_How to complete this task_
Copy exactly the lines that run from the one containing "Stretch-Krepp" through the end of the entries, both ends included.
##### Data excerpts
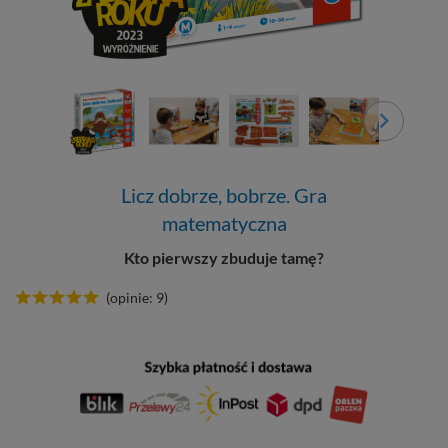
Licz dobrze, bobrze. Gra
matematyczna
Kto pierwszy zbuduje tamę?
(opinie: 9)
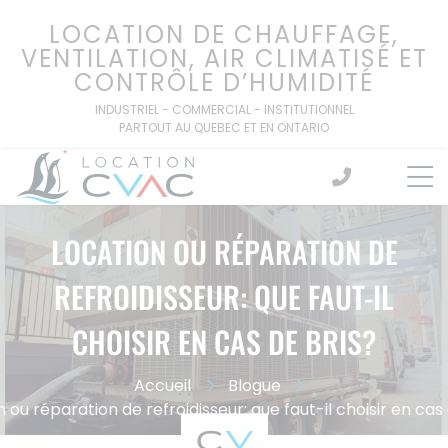
Passer
LOCATION DE CHAUFFAGE,
au
VENTILATION, AIR CLIMATISÉ ET
contenu
CONTRÔLE D’HUMIDITÉ
INDUSTRIEL - COMMERCIAL - INSTITUTIONNEL
PARTOUT AU QUEBEC ET EN ONTARIO
LOCATION OU RÉPARATION DE
REFROIDISSEUR: QUE FAUT-IL
CHOISIR EN CAS DE BRIS?
Accueil
Blogue
 ou réparation de refroidisseur: que faut-il choisir en cas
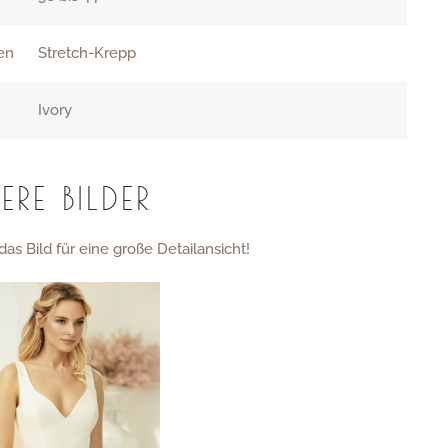
ien
Stretch-Krepp
Ivory
ERE BILDER
das Bild für eine große Detailansicht!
##########
_Exercise output_
Stretch-Krepp
Ivory
ERE BILDER
das Bild für eine große Detailansicht!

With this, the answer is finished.